Bug #72892 Please allow multiple ranges in the LIMIT clause
Submitted: 5 Jun 2014 16:27 Modified: 9 Jun 2014 9:39
Reporter: Roland Bouman Email Updates:
Status: Verified Impact on me:
None 
Category:MySQL Server: Optimizer Severity:S3 (Non-critical)
Version: OS:Any
Assigned to: CPU Architecture:Any

[5 Jun 2014 16:27] Roland Bouman
Description:
This is about statistical sampling. A specific case is quantiles (like percentiles, quartiles etc). 

Suppose we want to 1st quartile, 2nd quartile and 3rd quartile. This is a special case of sampling where the sample values are 25% of the observations apart. 

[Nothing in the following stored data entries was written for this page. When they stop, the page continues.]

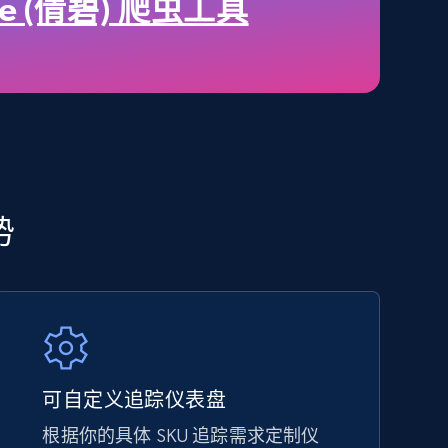
price, Final price, Discount percent, and more.
que (倩碧) 爬虫工具
5.4K+
667+
立即开始
Amazon sellers info
势
Seller id, URL, Seller name, Description, Detailed
info, Stars, Feedbacks, Return policy, and more.
2.5K+
378+
立即开始
可自定义追踪仪表盘
根据你的具体 SKU 追踪需求定制仪
eBay - Collect products from shops on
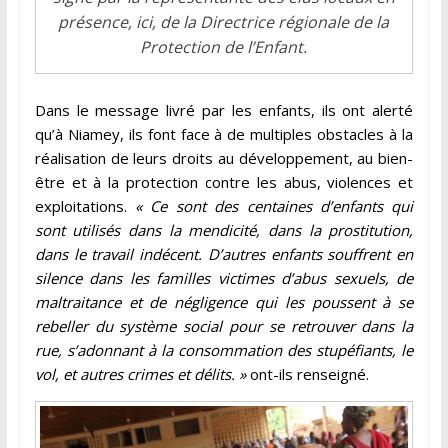
présence, ici, de la Directrice régionale de la
Protection de l’Enfant.
Dans le message livré par les enfants, ils ont alerté
qu’à Niamey, ils font face à de multiples obstacles à la
réalisation de leurs droits au développement, au bien-
être et à la protection contre les abus, violences et
exploitations.
« Ce sont des centaines d’enfants qui
sont utilisés dans la mendicité, dans la prostitution,
dans le travail indécent. D’autres enfants souffrent en
silence dans les familles victimes d’abus sexuels, de
maltraitance et de négligence qui les poussent à se
rebeller du système social pour se retrouver dans la
rue, s’adonnant à la consommation des stupéfiants, le
vol, et autres crimes et délits. »
ont-ils renseigné.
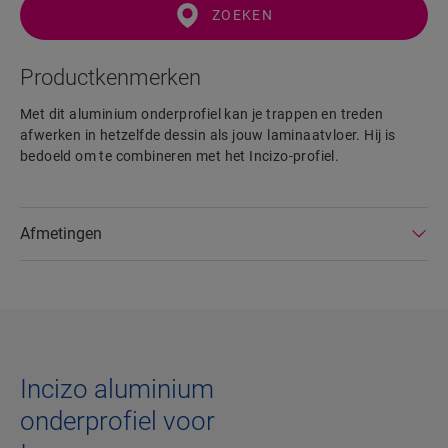
ZOEKEN
Productkenmerken
Met dit aluminium onderprofiel kan je trappen en treden
afwerken in hetzelfde dessin als jouw laminaatvloer. Hij is
bedoeld om te combineren met het Incizo-profiel.
Afmetingen
Incizo aluminium
onderprofiel voor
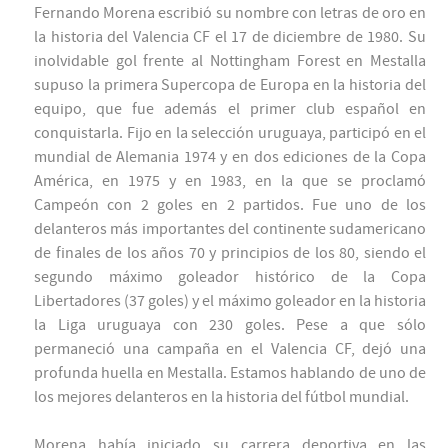
Fernando Morena escribió su nombre con letras de oro en
la historia del Valencia CF el 17 de diciembre de 1980. Su
inolvidable gol frente al Nottingham Forest en Mestalla
supuso la primera Supercopa de Europa en la historia del
equipo, que fue además el primer club español en
conquistarla. Fijo en la selección uruguaya, participó en el
mundial de Alemania 1974 y en dos ediciones de la Copa
América, en 1975 y en 1983, en la que se proclamó
Campeón con 2 goles en 2 partidos. Fue uno de los
delanteros más importantes del continente sudamericano
de finales de los años 70 y principios de los 80, siendo el
segundo máximo goleador histórico de la Copa
Libertadores (37 goles) y el máximo goleador en la historia
la Liga uruguaya con 230 goles. Pese a que sólo
permaneció una campaña en el Valencia CF, dejó una
profunda huella en Mestalla. Estamos hablando de uno de
los mejores delanteros en la historia del fútbol mundial.
Morena había iniciado su carrera deportiva en las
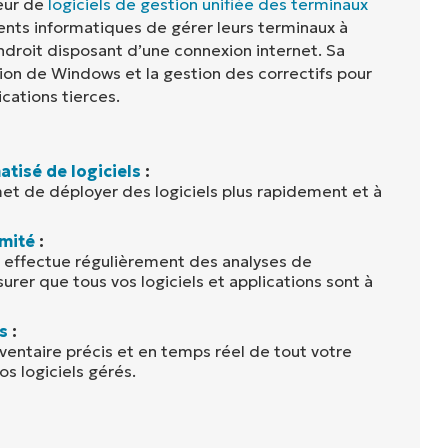
eur de
logiciels de gestion unifiée des terminaux
nts informatiques de gérer leurs terminaux à
ndroit disposant d’une connexion internet. Sa
ion de Windows et la gestion des correctifs pour
ications tierces.
tisé de logiciels
:
t de déployer des logiciels plus rapidement et à
mité
:
i effectue régulièrement des analyses de
urer que tous vos logiciels et applications sont à
s
:
ventaire précis et en temps réel de tout votre
os logiciels gérés.
:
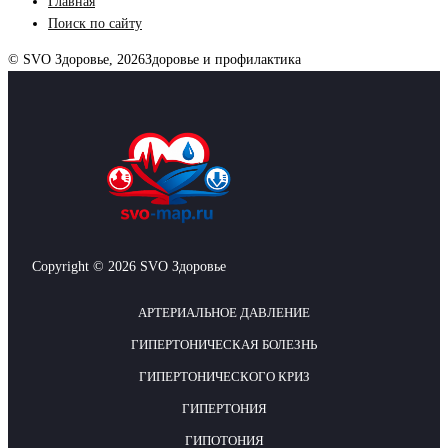
Главная
Поиск по сайту
© SVO Здоровье, 2026
Здоровье и профилактика
Copyright © 2026 SVO Здоровье
АРТЕРИАЛЬНОЕ ДАВЛЕНИЕ
ГИПЕРТОНИЧЕСКАЯ БОЛЕЗНЬ
ГИПЕРТОНИЧЕСКОГО КРИЗ
ГИПЕРТОНИЯ
ГИПОТОНИЯ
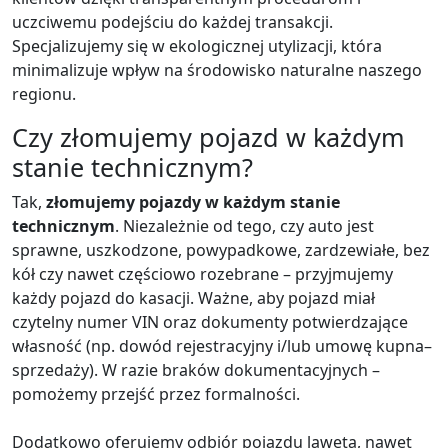
uczciwemu podejściu do każdej transakcji.
Specjalizujemy się w ekologicznej utylizacji, która
minimalizuje wpływ na środowisko naturalne naszego
regionu.
Czy złomujemy pojazd w każdym
stanie technicznym?
Tak,
złomujemy pojazdy w każdym stanie
technicznym
. Niezależnie od tego, czy auto jest
sprawne, uszkodzone, powypadkowe, zardzewiałe, bez
kół czy nawet częściowo rozebrane – przyjmujemy
każdy pojazd do kasacji. Ważne, aby pojazd miał
czytelny numer VIN oraz dokumenty potwierdzające
własność (np. dowód rejestracyjny i/lub umowę kupna–
sprzedaży). W razie braków dokumentacyjnych –
pomożemy przejść przez formalności.
Dodatkowo oferujemy odbiór pojazdu lawetą, nawet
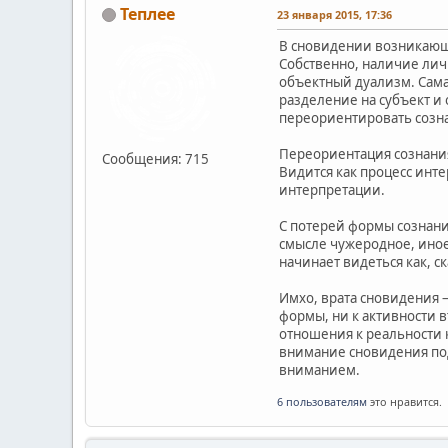
Теплее
23 января 2015, 17:36
В сновидении возникающ
Собственно, наличие лич
объектный дуализм. Сама 
разделение на субъект и 
переориентировать созн
Переориентация сознания 
Сообщения: 715
Видится как процесс инте
интерпретации.
С потерей формы сознани
смысле чужеродное, иное
начинает видеться как, 
Имхо, врата сновидения 
формы, ни к активности 
отношения к реальности 
внимание сновидения по
вниманием.
6 пользователям
это нравится.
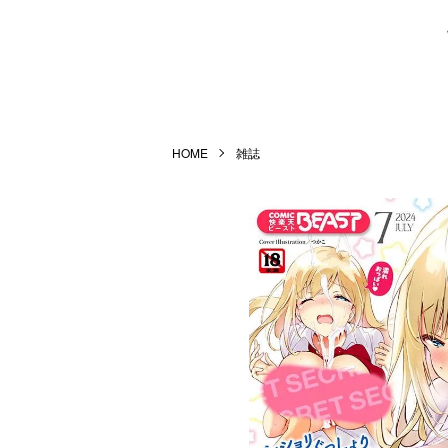
HOME
雑誌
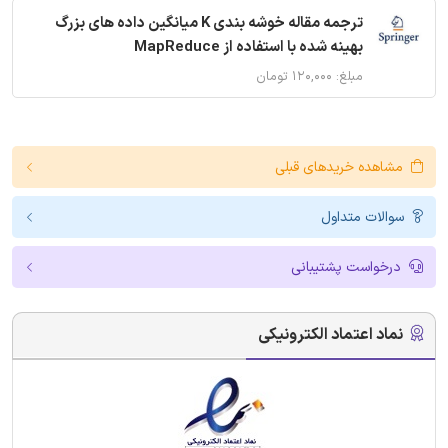
ترجمه مقاله خوشه بندی K میانگین داده های بزرگ
بهینه شده با استفاده از MapReduce
مبلغ: ۱۲۰,۰۰۰ تومان
مشاهده خریدهای قبلی
سوالات متداول
درخواست پشتیبانی
نماد اعتماد الکترونیکی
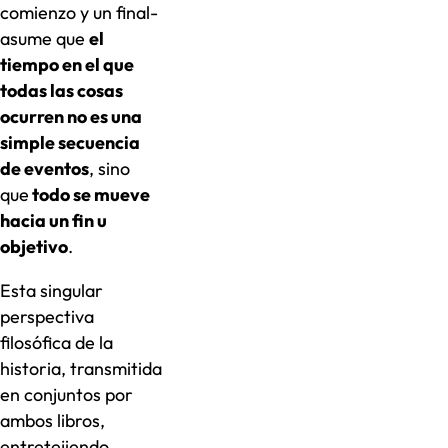
comienzo y un final-
asume que
el
tiempo en el que
todas las cosas
ocurren no es una
simple secuencia
de eventos
, sino
que
todo se mueve
hacia un fin u
objetivo
.
Esta singular
perspectiva
filosófica de la
historia, transmitida
en conjuntos por
ambos libros,
entretejiendo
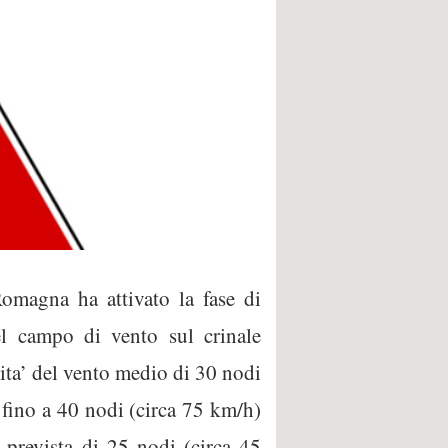
omagna ha attivato la fase di
l campo di vento sul crinale
nsita’ del vento medio di 30 nodi
e fino a 40 nodi (circa 75 km/h)
e’ prevista di 25 nodi (circa 45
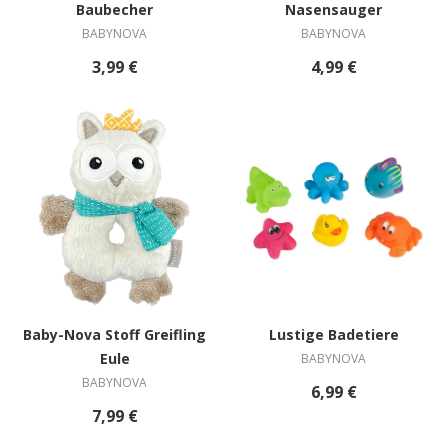
Baubecher
Nasensauger
BABYNOVA
BABYNOVA
3,99 €
4,99 €
Baby-Nova Stoff Greifling
Lustige Badetiere
Eule
BABYNOVA
BABYNOVA
6,99 €
7,99 €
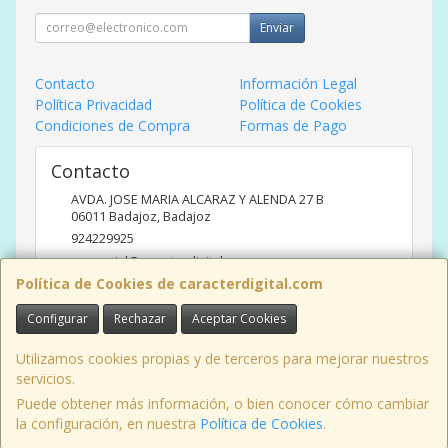
Enviar
Contacto
Información Legal
Política Privacidad
Política de Cookies
Condiciones de Compra
Formas de Pago
Contacto
AVDA. JOSE MARIA ALCARAZ Y ALENDA 27 B
06011
Badajoz
,
Badajoz
924229925
comercial@caracterdigital.com
Política de Cookies de caracterdigital.com
Configurar
Rechazar
Aceptar Cookies
Horario
DE 10 A 14 HORAS DE MAÑANA, 17 A 20:30 HORAS TARDES
Utilizamos cookies propias y de terceros para mejorar nuestros
servicios.
Puede obtener más información, o bien conocer cómo cambiar
la configuración, en nuestra
Política de Cookies
.
, , , , España. - C.I.F.: B06426175 - Tfno:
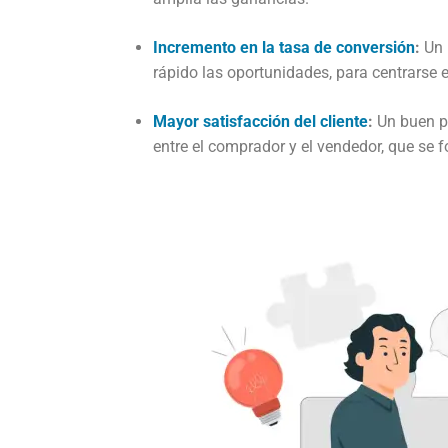
Incremento en la tasa de conversión
:
Un 
rápido las oportunidades, para centrarse 
Mayor satisfacción del cliente
:
Un buen pr
entre el comprador y el vendedor, que se f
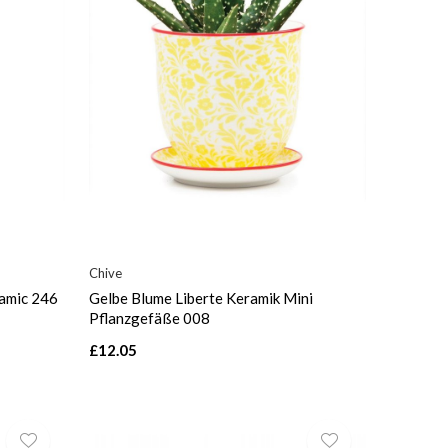
Chive
ramic 246
Gelbe Blume Liberte Keramik Mini
Pflanzgefäße 008
£12.05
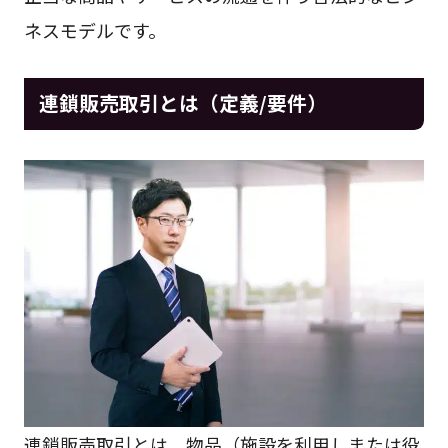
ネスモデルです。
連鎖販売取引とは（定義/要件）
連鎖販売取引とは、物品（施設を利用しまたは役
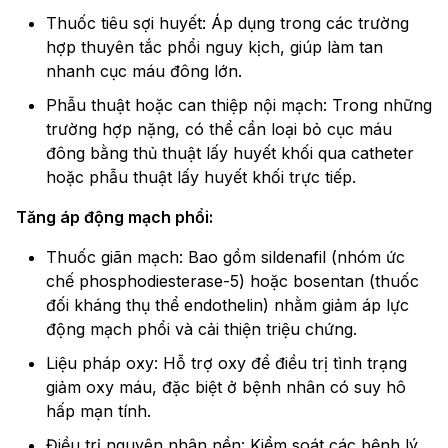
Thuốc tiêu sợi huyết: Áp dụng trong các trường
hợp thuyên tắc phổi nguy kịch, giúp làm tan
nhanh cục máu đông lớn.
Phẫu thuật hoặc can thiệp nội mạch: Trong những
trường hợp nặng, có thể cần loại bỏ cục máu
đông bằng thủ thuật lấy huyết khối qua catheter
hoặc phẫu thuật lấy huyết khối trực tiếp.
Tăng áp động mạch phổi:
Thuốc giãn mạch: Bao gồm sildenafil (nhóm ức
chế phosphodiesterase-5) hoặc bosentan (thuốc
đối kháng thụ thể endothelin) nhằm giảm áp lực
động mạch phổi và cải thiện triệu chứng.
Liệu pháp oxy: Hỗ trợ oxy để điều trị tình trạng
giảm oxy máu, đặc biệt ở bệnh nhân có suy hô
hấp mạn tính.
Điều trị nguyên nhân nền: Kiểm soát các bệnh lý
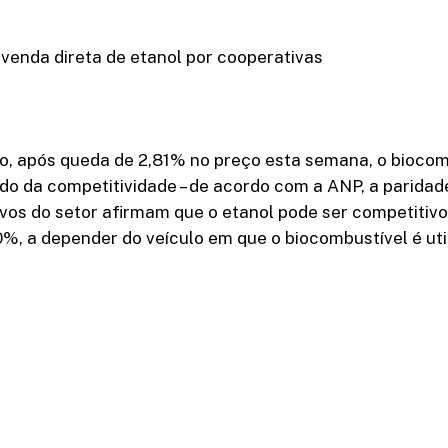
venda direta de etanol por cooperativas
, após queda de 2,81% no preço esta semana, o biocom
o da competitividade – de acordo com a ANP, a paridad
vos do setor afirmam que o etanol pode ser competitiv
%, a depender do veículo em que o biocombustível é uti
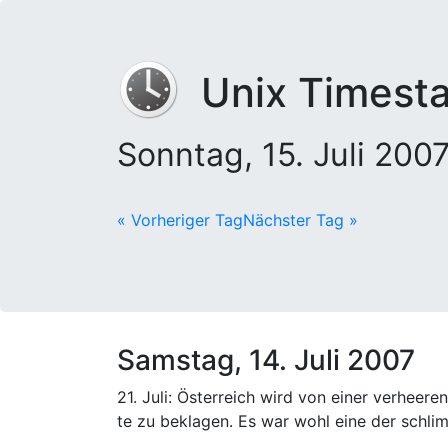
Unix Timest
Sonntag, 15. Juli 20
« Vorheriger Tag
Nächster Tag »
Samstag, 14. Juli 2007
21. Juli: Österreich wird von einer verheer
te zu beklagen. Es war wohl eine der schli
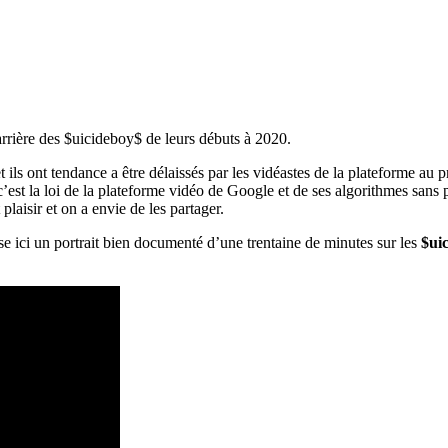
arrière des $uicideboy$ de leurs débuts à 2020.
 ils ont tendance a être délaissés par les vidéastes de la plateforme au pr
st la loi de la plateforme vidéo de Google et de ses algorithmes sans pi
plaisir et on a envie de les partager.
se ici un portrait bien documenté d’une trentaine de minutes sur les
$ui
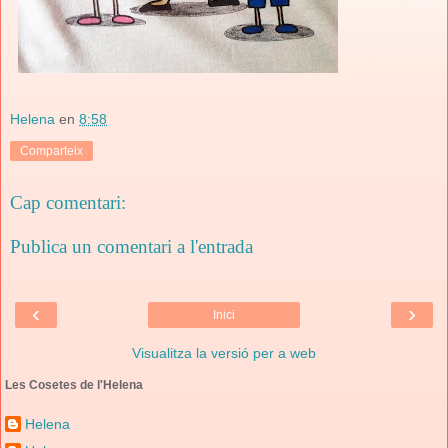
Helena
en
8:58
Comparteix
Cap comentari:
Publica un comentari a l'entrada
‹
›
Inici
Visualitza la versió per a web
Les Cosetes de l'Helena
Helena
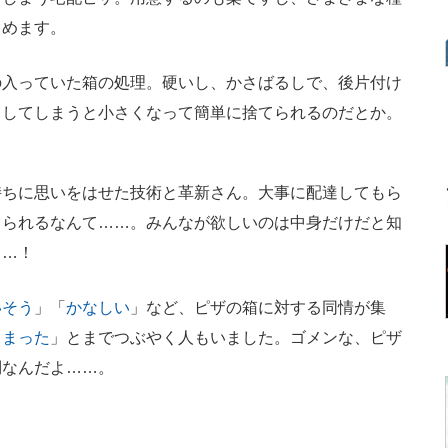
しめます。
入っていた箱の処理。硬いし、かさばるしで、後片付け
らしてしまうと小さくなって簡単に捨てられるのだとか。
ちに思いをはせた技術と革新さん。大事に配達してもら
てられるなんて……。みんなが欲しいのは中身だけだと知
……！
いそう
」「
かなしい
」など、ピザの箱に対する同情が集
しまった
」とまでつぶやく人もいました。ゴメンな、ピザ
倒なんだよ……。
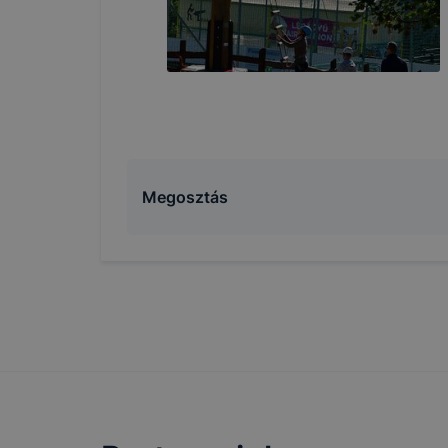
Megosztás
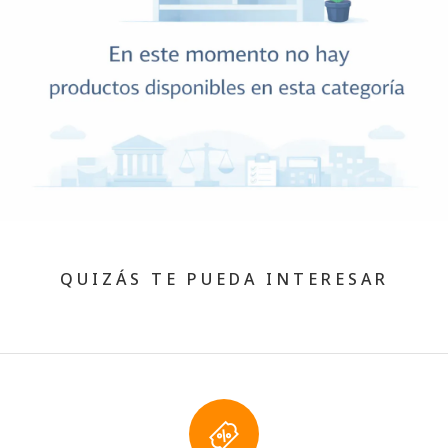
QUIZÁS TE PUEDA INTERESAR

We can do this by first calculating the COUNT, divide that by 4 (number of quantiles) and then do:

(SELECT amount FROM payment ORDER BY amount LIMIT 4012, 1)
UNION ALL
(SELECT amount FROM payment ORDER BY amount LIMIT 8024, 1)
UNION ALL
(SELECT amount FROM payment ORDER BY amount LIMIT 12036, 1)

Unfortunately, MySQL will have to perform the expansive ORDER multiple times.
I propose syntax like this:

SELECT amount 
FROM payment 
ORDER BY amount 
LIMIT (4012, 1), (8024, 1), (12036, 1)

Alternatively, this could be solved in the optimizer by analyzing the query and deducing that only one table scan (and ORDER BY) is required.

How to repeat:
See description

Suggested fix:
Please implement option to specify multiple ranges for LIMIT, or make the optimizer smarter so it doesn't perform the scan (and ORDER BY) multiple times
[5 Jun 2014 16:43] Roland Bouman
For many sampling purposes a STEP clause to the LIMIT clause (so as to repeatedly walk through a window of rows before selecting them) would work too, but the enumeration is more powerful since it is more specific.
[9 Jun 2014 9:39] MySQL Verification Team
Hello Roland,

Thank you for the feature request!

Thanks,
Umesh